The compromise proposed by Mr. Clay on the slavery question, as indicated in his resolutions and speech delivered on the floor of the Senate, on Tuesday last, has produced a more remarkable sensation in the public mind than even the message of General Taylor on the California question.—This sensation appears to have been as prevalent in the Senate at Washington as out of it—in the capitol as in this community; and we presume that the same sentiments will be felt throughout the whole country, as fast as those resolutions and speech travel to the extremities of the Union.
It appears that the principal opposition to Mr. Clay’s remarkable compromise on this interesting question, at first came from the leading Southern members who have heretofore been identified with the democratic party. It is true that the great intellects of the Senate—Mr. Calhoun, Mr. Webster, Col. Benton, Gen. Case, and perhaps one of two others, were silent and speechless before the act of moral courage exemplified in the movement of Mr. Clay. The lesser lights of that body connected with Southern interests, each of them jumped up and made objections—some to one principle, others to another; but all combined in opposition to the general aspect and character of the compromise itself. The Northern Senators, of both parties, did not utter a word on the first impulse; but we have no doubt that their discontent will be elicited in due process of time.
What a singular spectacle of human nature in political action, is presented in the positions of Mr. Clay, and that of the compatriots in the Senate and out of it! Of all the leaders of the old parties, of all aspiring spirits of the new ones, including General Taylor and the whole of his cabinet, from head to tail, not a single soul, not a single mind, has dared to exhibit the moral courage of coming out with any plan for settling the whole question, except it is Henry Clay, who, solitary and alone, faces the crises with as much calmness and composure as General Taylor did the Mexicans at Buena Vista. Whatever may be the objections to Mr. Clay’s plan on the one side, or its recommendations on the other, we think the moral courage he has exhibited is a spectacle of sublimity that ought to shame all the politicians at Washington, and the miserable drivellers of both parties, and all parties, there and elsewhere.

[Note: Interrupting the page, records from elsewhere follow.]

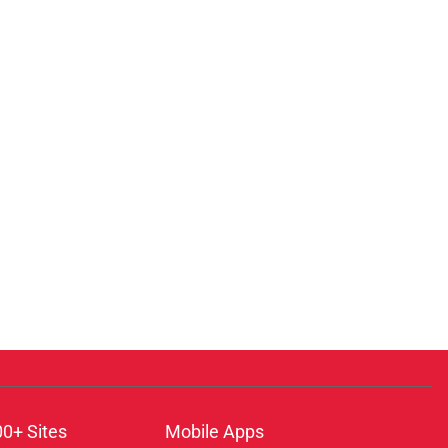
00+ Sites
Mobile Apps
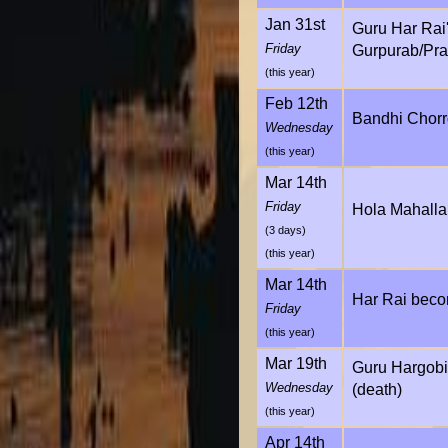
Jan 31st
Guru Har Rai
Friday
Gurpurab/Pra
(this year)
Feb 12th
Bandhi Chorr
Wednesday
(this year)
Mar 14th
Friday
Hola Mahalla
(3 days)
(this year)
Mar 14th
Har Rai beco
Friday
(this year)
Mar 19th
Guru Hargobin
Wednesday
(death)
(this year)
Apr 14th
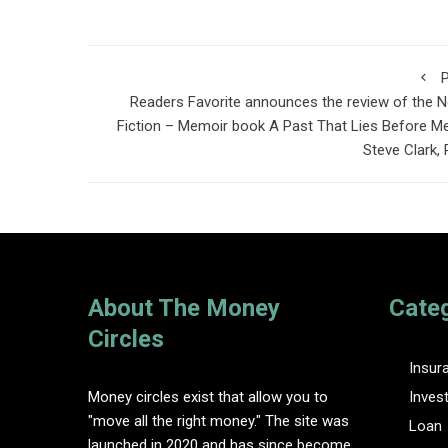
P
Readers Favorite announces the review of the 
Fiction – Memoir book A Past That Lies Before M
Steve Clark,
About The Money
Cate
Circles
Insur
Money circles exist that allow you to
Inves
"move all the right money." The site was
Loan
launched in 2020 and has since become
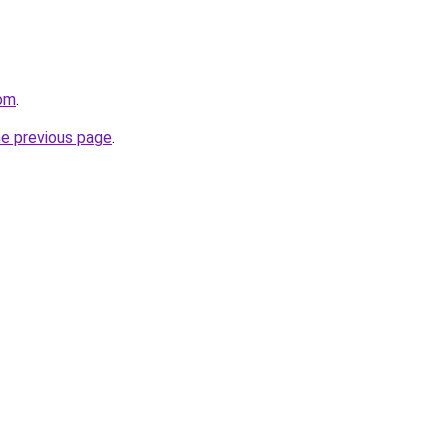
com
.
he previous page
.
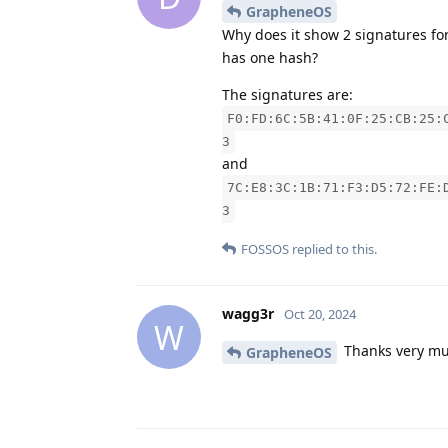
GrapheneOS
Why does it show 2 signatures for
has one hash?
The signatures are:
F0:FD:6C:5B:41:0F:25:CB:25:
3
and
7C:E8:3C:1B:71:F3:D5:72:FE:
3
FOSSOS
replied to this.
wagg3r
Oct 20, 2024
W
Thanks very muc
GrapheneOS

What, then, are the merits of this plan? We think they possess great and paramount merits, sufficient, on reflection and consideration, not perhaps to satisfy the ultras of either the North or the South, but certainly to calm and quiet all those intelligent minds who have the courage to meet the question openly, and endeavor to settle it on the principles of equality, of compromise, of good sense, and practical discretion. Mr. Clay is truly the great intellect of the age. How weak and imbecile, in such a crisis, have been the good and amiable General Taylor, and his puerile and contempable cabinet at his back!
These are our first impressions on this great and remarkable movement of Mr. Clay; but our thoughts are crowding in multitudes upon us, and we shall take time to speed them to our readers, as we will find room in our columns.